I left our first couple's counselling session frustrated and upset. it was nothing like I expected. it's not because the therapist dogged on me or anything - she barely talked to me! there didn't seem to be much couples counselling at all! I started off with my goal of the counselling (to find an effective way to communicate with each other) and one of my issues (chris doesn't communicate...at all) and from there on out it was a chris counselling session. the lady focused on chris and why he doesn't communicate and this and that. and in the end, she tells us, "you're not ready for couples counselling."
um ok. is that because you didn't even ask me how this makes me feel or anything?
she told us that we should spend an hour every day talking about real things. she suggested things I should do to try to get chris to talk. I fought so hard to keep the tears back but she saw it in my face. the thing is I've tried everything she suggested. and it hasn't worked. it is exhausting trying to get someone to talk to you - it really is. so she told me if it's so exhausting, then don't do it. WTF?! so what am I supposed to do? give up?? how am I supposed to have an hour long conversation with someone when any conversation we have is from me starting and dragging it out?

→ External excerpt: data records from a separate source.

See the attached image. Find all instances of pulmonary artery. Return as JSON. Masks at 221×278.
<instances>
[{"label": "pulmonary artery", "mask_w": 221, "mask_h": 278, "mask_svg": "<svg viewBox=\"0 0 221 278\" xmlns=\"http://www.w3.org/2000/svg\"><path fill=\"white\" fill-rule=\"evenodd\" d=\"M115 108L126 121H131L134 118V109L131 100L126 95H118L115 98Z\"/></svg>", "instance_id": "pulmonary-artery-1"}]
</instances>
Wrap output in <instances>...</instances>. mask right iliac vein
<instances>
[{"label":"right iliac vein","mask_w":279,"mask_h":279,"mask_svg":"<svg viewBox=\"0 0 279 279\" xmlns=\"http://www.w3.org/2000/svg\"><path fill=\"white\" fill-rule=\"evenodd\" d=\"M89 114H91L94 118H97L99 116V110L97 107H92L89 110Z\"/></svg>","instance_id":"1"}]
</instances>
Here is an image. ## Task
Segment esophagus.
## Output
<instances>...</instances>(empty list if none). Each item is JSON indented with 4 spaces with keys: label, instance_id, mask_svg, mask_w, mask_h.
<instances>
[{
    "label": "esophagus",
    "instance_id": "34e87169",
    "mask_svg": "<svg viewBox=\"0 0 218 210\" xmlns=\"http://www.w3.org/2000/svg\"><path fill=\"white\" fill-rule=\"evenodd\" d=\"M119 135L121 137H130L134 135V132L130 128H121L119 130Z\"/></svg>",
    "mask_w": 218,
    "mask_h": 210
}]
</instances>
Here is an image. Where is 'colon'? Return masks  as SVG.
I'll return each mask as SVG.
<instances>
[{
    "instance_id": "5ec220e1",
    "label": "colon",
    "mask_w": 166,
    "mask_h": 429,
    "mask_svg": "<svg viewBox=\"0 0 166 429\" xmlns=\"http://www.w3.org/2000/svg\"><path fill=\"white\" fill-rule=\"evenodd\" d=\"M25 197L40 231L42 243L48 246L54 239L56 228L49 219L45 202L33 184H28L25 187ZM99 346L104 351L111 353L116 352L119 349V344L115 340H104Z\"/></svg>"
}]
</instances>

when it was over I felt defeated. I felt like we were at our last option and that it wasn't going to help any because all she did was tell me something I already knew: that chris has issues with communication. she wanted us to do individual counselling first with our first session being a "background" session. it killed me because I knew there were more things for chris to sort out within himself than I had to sort out. I never had issues with communication. my parents are still happily married. we showed emotions in my family. I know what I want in life. any issues I have are with chris. I get frustrated when chris doesn't talk to me or show me affection and basically lash out. I thought we were going into this thing together - to work out issues together - and I thought we'd be coming out of this together. and now that doesn't seem to be the case.

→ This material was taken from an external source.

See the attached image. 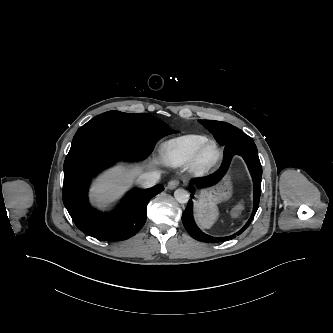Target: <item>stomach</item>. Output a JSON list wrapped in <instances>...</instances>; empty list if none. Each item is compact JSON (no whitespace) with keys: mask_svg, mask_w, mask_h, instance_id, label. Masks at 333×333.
<instances>
[{"mask_svg":"<svg viewBox=\"0 0 333 333\" xmlns=\"http://www.w3.org/2000/svg\"><path fill=\"white\" fill-rule=\"evenodd\" d=\"M231 195L232 183L229 174L201 191L195 202L196 219L199 225L209 228L218 218L217 204L229 200Z\"/></svg>","mask_w":333,"mask_h":333,"instance_id":"0dacf381","label":"stomach"}]
</instances>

but I'm starting to realize that this will be the only way for us to reach my goal. even though I was upset leaving the session, chris felt so good about it. he seemed positive and even slightly excited. chris is the one with the communication problems. I've done everything I can. so now an outside source needs to try to help him sort out his issues. and I can't help with that. and we won't be able to progress as a couple if chris isn't comfortable with himself. and I think chris believes that this lady will help him.
the hardest part is realizing that I'm going to have to do even more waiting. I'm now forced to sit and wait until chris sorts out his issues. and I don't know if I can't handle that. I'm exhausted. it's heartbreaking when your own boyfriend doesn't want to talk to you about anything. and I already feel so alone and depressed about our relationship that I don't know how much neglect I can take. but I'm determined to make it work so I have to be willing to do what needs to be done. and this may help chris so much. I hope it helps him so much. because it's going to be hard for him to get through life not showing any emotions or talking with people.
so I just have to suck it up and go with the flow. and hope everything falls together in the end.